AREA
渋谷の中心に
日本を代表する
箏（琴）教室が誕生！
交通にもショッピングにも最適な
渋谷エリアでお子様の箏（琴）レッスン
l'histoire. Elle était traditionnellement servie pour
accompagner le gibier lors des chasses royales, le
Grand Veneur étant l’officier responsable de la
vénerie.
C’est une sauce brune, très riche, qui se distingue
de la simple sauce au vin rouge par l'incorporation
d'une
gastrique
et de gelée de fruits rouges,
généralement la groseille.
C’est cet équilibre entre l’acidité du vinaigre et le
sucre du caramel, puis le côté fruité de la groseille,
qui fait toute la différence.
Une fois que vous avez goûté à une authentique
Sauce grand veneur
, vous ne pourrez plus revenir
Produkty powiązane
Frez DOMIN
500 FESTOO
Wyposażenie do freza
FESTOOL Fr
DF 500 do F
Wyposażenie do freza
• • • •
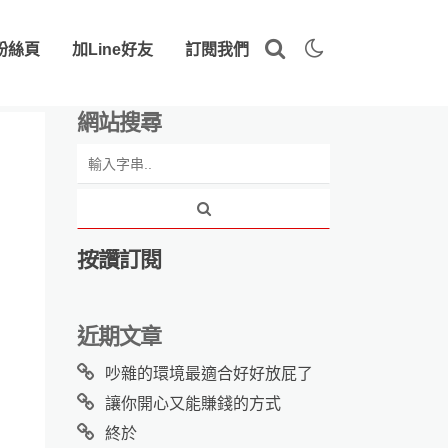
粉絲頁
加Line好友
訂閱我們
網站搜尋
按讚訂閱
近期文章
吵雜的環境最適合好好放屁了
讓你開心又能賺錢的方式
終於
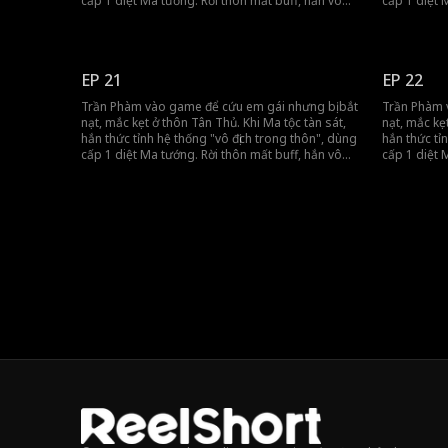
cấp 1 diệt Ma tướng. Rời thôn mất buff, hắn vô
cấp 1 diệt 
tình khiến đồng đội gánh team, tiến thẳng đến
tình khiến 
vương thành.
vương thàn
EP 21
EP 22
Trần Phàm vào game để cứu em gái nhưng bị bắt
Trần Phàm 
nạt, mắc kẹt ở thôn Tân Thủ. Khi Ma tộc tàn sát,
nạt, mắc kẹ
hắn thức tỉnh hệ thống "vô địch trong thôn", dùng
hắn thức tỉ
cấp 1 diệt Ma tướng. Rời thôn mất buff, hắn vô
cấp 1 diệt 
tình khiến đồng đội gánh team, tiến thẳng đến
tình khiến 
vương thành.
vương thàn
• • • •
Find the string "Trần" in the material above, and report every line where it occurs.

Trần Phàm vào game để cứu em gái nhưng bị bắt
Trần Phàm 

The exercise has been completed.